As I've been pondering my last marathon and the paradox of decent base mileage for the training and relatively poor performance, I've decided that it's pretty obvious what happened. I didn't run fast enough. Duh. So, how do you run faster, you ask? Well, you, uhm, run faster. No, wait, let me explain. The way you build your muscles is by pushing them to do what they can't do yet - what they don't want to. So you figure out how fast your body wants to run, and then you run faster. Obviously, this has to happen in your training runs. As your muscles get better conditioned, stronger, whatever, you can run faster in the race, when it counts.
Now it turns out, the time to run faster in training is not really on the long runs, or so I've heard. When people talk about speed work, they're talking about relatively short runs (say, no more than 5 miles), and usually runs that are either broken up into small pieces or that have variable paces. Repeats, for example, could involve running a mile at a very fast pace, say for me a 7 minute pace, then resting a minute or so, then doing it again, then resting, and doing it again. A very hard workout (right now, for me) would involve maybe 4 or (someday) even 5 of those mile repeats. The point of it is that by having those little break periods in there I should be able to push my body to go at higher speeds, and thus get the conditioning in I need to be generally able to run quicker. Do I intend to run a 7 minute pace in a marathon? Hell no! Not even a half. I know people who can do 6 minute paces for a half marathon but that's just not me. But by doing those short, fast runs I can hopefully get to where I can do closer to an 9:00 or even 8:30 pace in a marathon. Hell, anything better than a 10 minute pace will be an improvement now.
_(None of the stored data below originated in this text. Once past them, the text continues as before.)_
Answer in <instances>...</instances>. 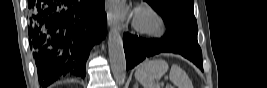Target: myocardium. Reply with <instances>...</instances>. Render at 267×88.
Segmentation results:
<instances>
[{
    "label": "myocardium",
    "instance_id": "f54148a6",
    "mask_svg": "<svg viewBox=\"0 0 267 88\" xmlns=\"http://www.w3.org/2000/svg\"><path fill=\"white\" fill-rule=\"evenodd\" d=\"M132 25L138 33L150 37H161L166 32L163 18L148 6H139L134 10Z\"/></svg>",
    "mask_w": 267,
    "mask_h": 88
}]
</instances>
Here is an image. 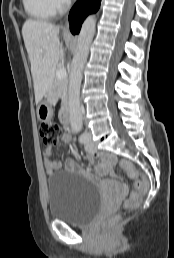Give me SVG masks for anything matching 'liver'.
Masks as SVG:
<instances>
[{
    "instance_id": "1",
    "label": "liver",
    "mask_w": 174,
    "mask_h": 258,
    "mask_svg": "<svg viewBox=\"0 0 174 258\" xmlns=\"http://www.w3.org/2000/svg\"><path fill=\"white\" fill-rule=\"evenodd\" d=\"M59 31L58 26L32 19L27 20L22 27L31 63L36 104L51 90L57 64L64 58Z\"/></svg>"
}]
</instances>
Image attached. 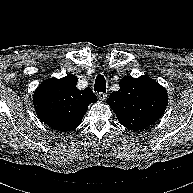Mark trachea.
Instances as JSON below:
<instances>
[{
    "instance_id": "3493384b",
    "label": "trachea",
    "mask_w": 193,
    "mask_h": 193,
    "mask_svg": "<svg viewBox=\"0 0 193 193\" xmlns=\"http://www.w3.org/2000/svg\"><path fill=\"white\" fill-rule=\"evenodd\" d=\"M94 90L97 92H106V80L102 75H98L95 79Z\"/></svg>"
}]
</instances>
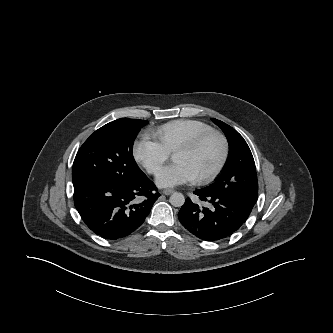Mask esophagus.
Wrapping results in <instances>:
<instances>
[{
  "mask_svg": "<svg viewBox=\"0 0 333 333\" xmlns=\"http://www.w3.org/2000/svg\"><path fill=\"white\" fill-rule=\"evenodd\" d=\"M174 192V190H172V189H164L163 191H162V193L164 194V195H170V194H172Z\"/></svg>",
  "mask_w": 333,
  "mask_h": 333,
  "instance_id": "1",
  "label": "esophagus"
}]
</instances>
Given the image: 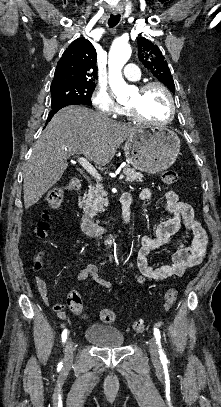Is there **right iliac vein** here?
I'll use <instances>...</instances> for the list:
<instances>
[{
    "label": "right iliac vein",
    "mask_w": 221,
    "mask_h": 407,
    "mask_svg": "<svg viewBox=\"0 0 221 407\" xmlns=\"http://www.w3.org/2000/svg\"><path fill=\"white\" fill-rule=\"evenodd\" d=\"M73 360V342L71 338H68L65 346V362L71 363Z\"/></svg>",
    "instance_id": "63e3f726"
}]
</instances>
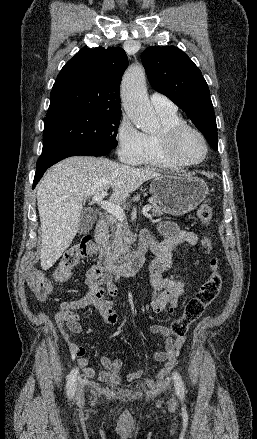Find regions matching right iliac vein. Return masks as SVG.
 Returning a JSON list of instances; mask_svg holds the SVG:
<instances>
[{"label":"right iliac vein","mask_w":257,"mask_h":439,"mask_svg":"<svg viewBox=\"0 0 257 439\" xmlns=\"http://www.w3.org/2000/svg\"><path fill=\"white\" fill-rule=\"evenodd\" d=\"M77 398H78L79 400L83 399V386H82V385H80L79 388H78V391H77Z\"/></svg>","instance_id":"63e3f726"}]
</instances>
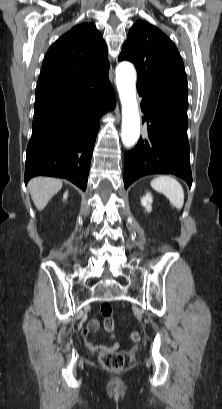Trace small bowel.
I'll use <instances>...</instances> for the list:
<instances>
[{
  "instance_id": "small-bowel-1",
  "label": "small bowel",
  "mask_w": 222,
  "mask_h": 409,
  "mask_svg": "<svg viewBox=\"0 0 222 409\" xmlns=\"http://www.w3.org/2000/svg\"><path fill=\"white\" fill-rule=\"evenodd\" d=\"M98 329H99V322H98L97 320H95V319L90 320L89 323H88V326H87V332L93 333V332H96ZM88 347H89L90 349H93V350H96V349H108L107 347L101 346V345H99V344H97V343H95V342H92V341L88 342ZM117 347H118V343H117V342H114V343L111 345L110 348L114 349V348H117Z\"/></svg>"
}]
</instances>
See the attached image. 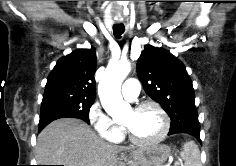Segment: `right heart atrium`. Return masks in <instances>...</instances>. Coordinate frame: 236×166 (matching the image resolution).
I'll use <instances>...</instances> for the list:
<instances>
[{"instance_id": "1", "label": "right heart atrium", "mask_w": 236, "mask_h": 166, "mask_svg": "<svg viewBox=\"0 0 236 166\" xmlns=\"http://www.w3.org/2000/svg\"><path fill=\"white\" fill-rule=\"evenodd\" d=\"M88 120L99 137L113 142L121 139L122 128L104 111L98 101L90 106Z\"/></svg>"}]
</instances>
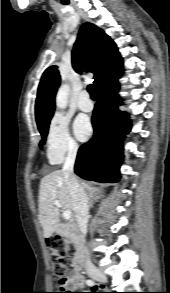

I've avoided speed work in the past because 1) it's inconvenient (it really works best at a track, where you can judge your distance perfectly, or on a treadmill) and 2) it' s painful. As hard as a 15 mile run can feel, a very fast mile has a whole different level of effort and pain. Not more, really, just different. And you can't do that kind of effort in a long run. If you do it at the start, you'll never have the energy to finish. If you try it at the end, you won't have the energy to do the speed. Hence, the importance of the short run.
So, I'll be trying at least once a week to do short, fast intervals in one of my runs. It's counter to my usual method, which is steady speed at 7 mile or more runs, but that probably means it's exactly what I should do. I'll let you know how it goes (even if you beg me not to - *evil laugh here*).